Pouco me importa o que acontecerá com as roupas, as louças e os eletrodomésticos. Afinal, trata-se de um problema mecânico bastante simples: pegar de um lugar e levar para outro.
Quanto aos livros, a questão é diferente. Na minha primeira mudança fiquei durante uma semana encontrando os coitadinhos nos lugares mais inusitados: na máquina de lavar, no forno, no freezer. Até mesmo servindo de calço para uma perna de sofá capenga _ e olha que era um exemplar novinho, que eu mal começara a ler.
É indispensável examinar o caminhão cuidadosamente antes que parta.
- Tem certeza de que descarregou tudo?
- Sim, senhora. Aí dentro só tem papel velho e uma meia dúzia de livros que caíram dos caixotes.
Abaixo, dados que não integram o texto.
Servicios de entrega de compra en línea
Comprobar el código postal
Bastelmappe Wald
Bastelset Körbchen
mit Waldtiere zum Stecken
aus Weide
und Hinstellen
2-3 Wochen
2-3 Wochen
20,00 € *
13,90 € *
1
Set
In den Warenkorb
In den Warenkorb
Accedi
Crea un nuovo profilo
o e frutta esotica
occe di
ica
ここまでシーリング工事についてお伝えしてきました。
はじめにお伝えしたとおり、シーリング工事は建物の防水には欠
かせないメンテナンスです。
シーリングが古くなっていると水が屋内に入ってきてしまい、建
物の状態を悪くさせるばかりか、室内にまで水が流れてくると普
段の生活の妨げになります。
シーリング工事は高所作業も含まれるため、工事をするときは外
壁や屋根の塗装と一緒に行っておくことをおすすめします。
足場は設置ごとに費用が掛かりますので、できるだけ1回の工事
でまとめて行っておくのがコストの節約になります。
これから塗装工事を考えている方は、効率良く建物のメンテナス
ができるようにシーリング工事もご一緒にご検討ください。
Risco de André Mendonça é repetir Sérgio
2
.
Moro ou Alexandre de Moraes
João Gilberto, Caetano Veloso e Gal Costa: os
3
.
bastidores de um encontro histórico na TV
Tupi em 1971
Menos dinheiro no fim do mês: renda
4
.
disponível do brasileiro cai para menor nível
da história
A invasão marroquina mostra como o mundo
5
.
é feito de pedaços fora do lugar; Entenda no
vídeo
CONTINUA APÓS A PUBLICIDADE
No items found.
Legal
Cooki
- Livros? E vocês não os pegaram?
- Pra que? A senhora já tem tanto livro aí, que mais um menos um não vai fazer diferença.
E, estatelados no chão sujo, meu atlas de anatomia e minha coleção de arte, importada!
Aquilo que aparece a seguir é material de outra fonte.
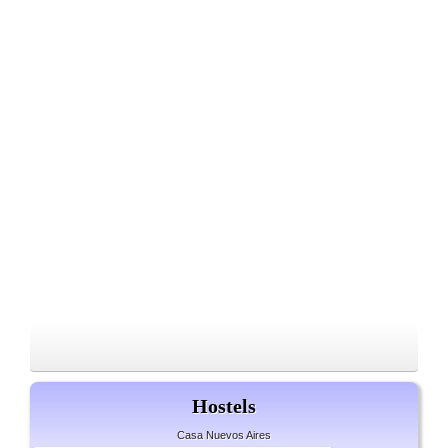
Hostels
Casa Nuevos Aires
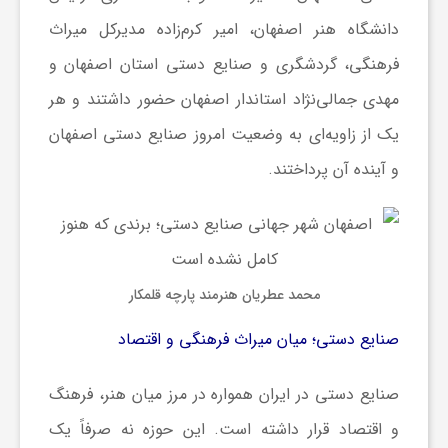
دانشگاه هنر اصفهان، امیر کرم‌زاده مدیرکل میراث
و
فرهنگی، گردشگری و صنایع دستی استان اصفهان و
ر
مهدی جمالی‌نژاد استاندار اصفهان حضور داشتند و هر
یک از زاویه‌ای به وضعیت امروز صنایع دستی اصفهان
و
و آینده آن پرداختند.
ه
ت
محمد عطریان هنرمند پارچه قلمکار
ل
صنایع دستی؛ میان میراث فرهنگی و اقتصاد
ج
صنایع دستی در ایران همواره در مرز میان هنر، فرهنگ
و اقتصاد قرار داشته است. این حوزه نه صرفاً یک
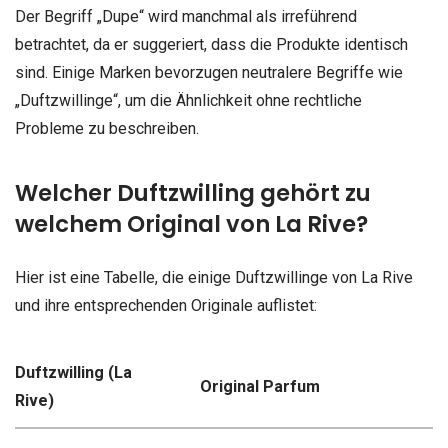
Der Begriff „Dupe“ wird manchmal als irreführend
betrachtet, da er suggeriert, dass die Produkte identisch
sind. Einige Marken bevorzugen neutralere Begriffe wie
„Duftzwillinge“, um die Ähnlichkeit ohne rechtliche
Probleme zu beschreiben.
Welcher Duftzwilling gehört zu
welchem Original von La Rive?
Hier ist eine Tabelle, die einige Duftzwillinge von La Rive
und ihre entsprechenden Originale auflistet:
Duftzwilling (La
Original Parfum
Rive)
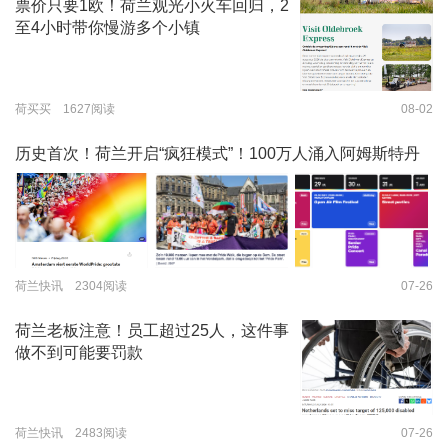
票价只要1欧！荷兰观光小火车回归，2
至4小时带你慢游多个小镇
荷买买 1627阅读
08-02
历史首次！荷兰开启“疯狂模式”！100万人涌入阿姆斯特丹
荷兰快讯 2304阅读
07-26
荷兰老板注意！员工超过25人，这件事
做不到可能要罚款
荷兰快讯 2483阅读
07-26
Não é muito ruim quando os carregadores enfiam alguns exemplares junto com os sabonetes _ ficam cheirosos por bastante tempo. Chato é quando eles os socam no mesmo caixote com cebolas, pó de café e outras especiarias - por semanas, ao escolher um livro, tenho a sensação de estar indo ao supermercado.
Em outra ocasião, eu embalava cuidadosamente meus cristais, quando dei - me conta de um silêncio incomum.
Onde estavam os carregadores? Procura daqui e dali, afinal encontrei - os sentados na sala, absorvidos na leitura.
Súbita paixão pela literatura? Nada disso. É que haviam descoberto uma Enciclopédia Sexual Ilustrada.
Desta feita eu resolvi fazer na biblioteca a mesma faxina que faço no resto da casa _ sumir com as velharias, cortando o que esteja fora de uso e fora de moda.
Comigo ficaram apenas os clássicos, as obras-primas, os meus preferidos inseparáveis amigos de todas as horas.
Por isso foi tão fácil acomodá-los, pois couberam todos em apenas vinte e cinco caixotes.